Why Jones was Granted Downward Depature

In Judge Britt’s order, he cited numerous past cases and issues that influenced his reasoning to offer Jones a downward departure from sentencing guidelines. Before addressing the case in specific terms, his order first justifies court action to depart from sentencing guidelines, citing cases where guidelines failed to reflect empirical evidence and national expertise. One such example he used was USA v. Kimbrough, where sentencing guidelines for crack cocaine were challenged for being significantly more severe than for powder cocaine that did not reflect the relative danger between the drugs. Beyond this, Britt offered reasoning on the basis of the limited danger Jones himself posed, and how Child Pornography sentencing guidelines have developed in ways that he believes does not adequately differentiate the different ways this crime is committed.

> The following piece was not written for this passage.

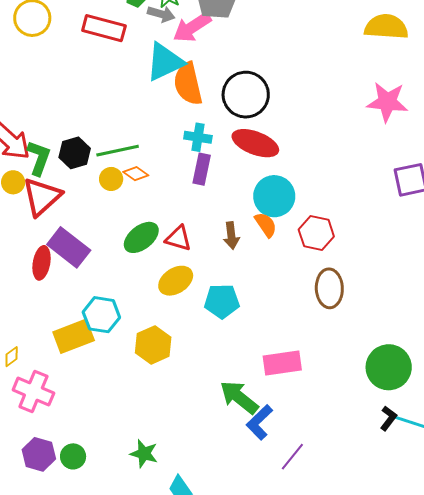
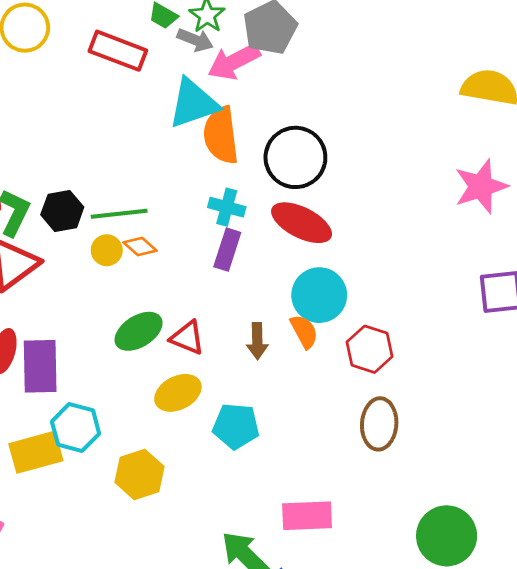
pink star: (387, 102) -> (481, 186), turned -30
purple rectangle: (69, 247) -> (40, 366), moved, turned 45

Jones' Likelihood to Re-offend

A key issue judges should consider for sentencing is recidivism, or likelihood for a person to re-offend when their freedom is returned. In the case of Jones, Britt cited the following factors as to why he may not be as great a concern for repossessing child pornography:

  • Jones was married for 31 years and had one child with his wife who lives outside home.
  • There have been no reported cases of accusations of violence, sexual or otherwise, against Jones, and he has no prior criminal record.
  • He has not been diagnosed with a relevant medical condition, and a psychological evaluation showed that he is unlikely to have an antisocial personality disorder.
  • Lack of substance abuse issues.
  • He showed an internal motivation to manage porn use, and willingness to undergo treatment to mitigate risk.

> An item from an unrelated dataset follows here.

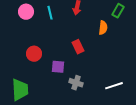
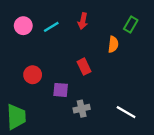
cyan line: (50, 13) -> (51, 27), turned 72
gray cross: (76, 83) -> (82, 109), turned -32
white line: (114, 86) -> (126, 112), turned 48

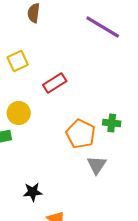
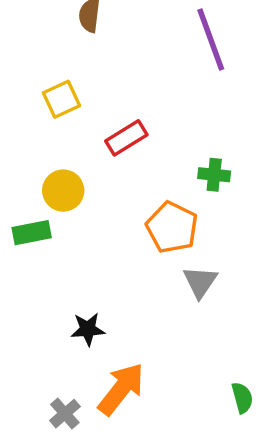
purple line: (103, 27) -> (211, 40), turned 39
green cross: (112, 123) -> (214, 175), moved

With the above considered, it would seem more productive and just to limit imprisonment in favor of longer term supervised release to make sure he effectively curbs his interest in child pornography while still being part of his community.

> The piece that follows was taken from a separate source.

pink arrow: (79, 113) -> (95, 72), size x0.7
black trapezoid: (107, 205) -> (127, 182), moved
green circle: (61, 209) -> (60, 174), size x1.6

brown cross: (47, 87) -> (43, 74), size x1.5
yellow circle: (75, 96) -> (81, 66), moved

Issues with Child Pornography Sentencing

Judge Britt shared his opinion on various issues with child pornography sentencing that he believes do not reflect the nature of the crime, people who perpetrate it, and more. He mainly cites a 2012 review by the sentencing commission on how child pornography guidelines work for “non-production” offenses, or offenses where the defendant is merely a consumer of child porn but does not create such material. The goal for these guidelines were to punish creating child porn significantly more than just possession, but the review showed that the guidelines failed to do so, for several reasons:

  • Guideline enhancement for computer use, which were listed for Jones, were supposed to target mass-distribution of child porn via the internet. In reality, over 95% of non-production and non-trafficking offenders receive this enhancement, as computers are the main method for obtaining child pornography.
  • The concept of “receipt” and “possession” for child pornography are effectively the same, though receiving child porn is punished much more heavily than possession. This allows courts to pick the word of choice based on their interest in favor or against the defendant.
  • Data shows that many courts routinely applied downward variance in response to the high guideline ranges for non-production offenders. Less than 30% of such offenders received guidelines sentencing in 2019.

Essentially, according to judge Britt, the guidelines do not adequately reflect the offense culpability in non-production child pornography cases. Judge Britt still noted that non-production crimes are very serious, as they contribute to the manufacturing of child pornography, but they should not effectively be treated as the same crime simply because of how the guidelines are structured.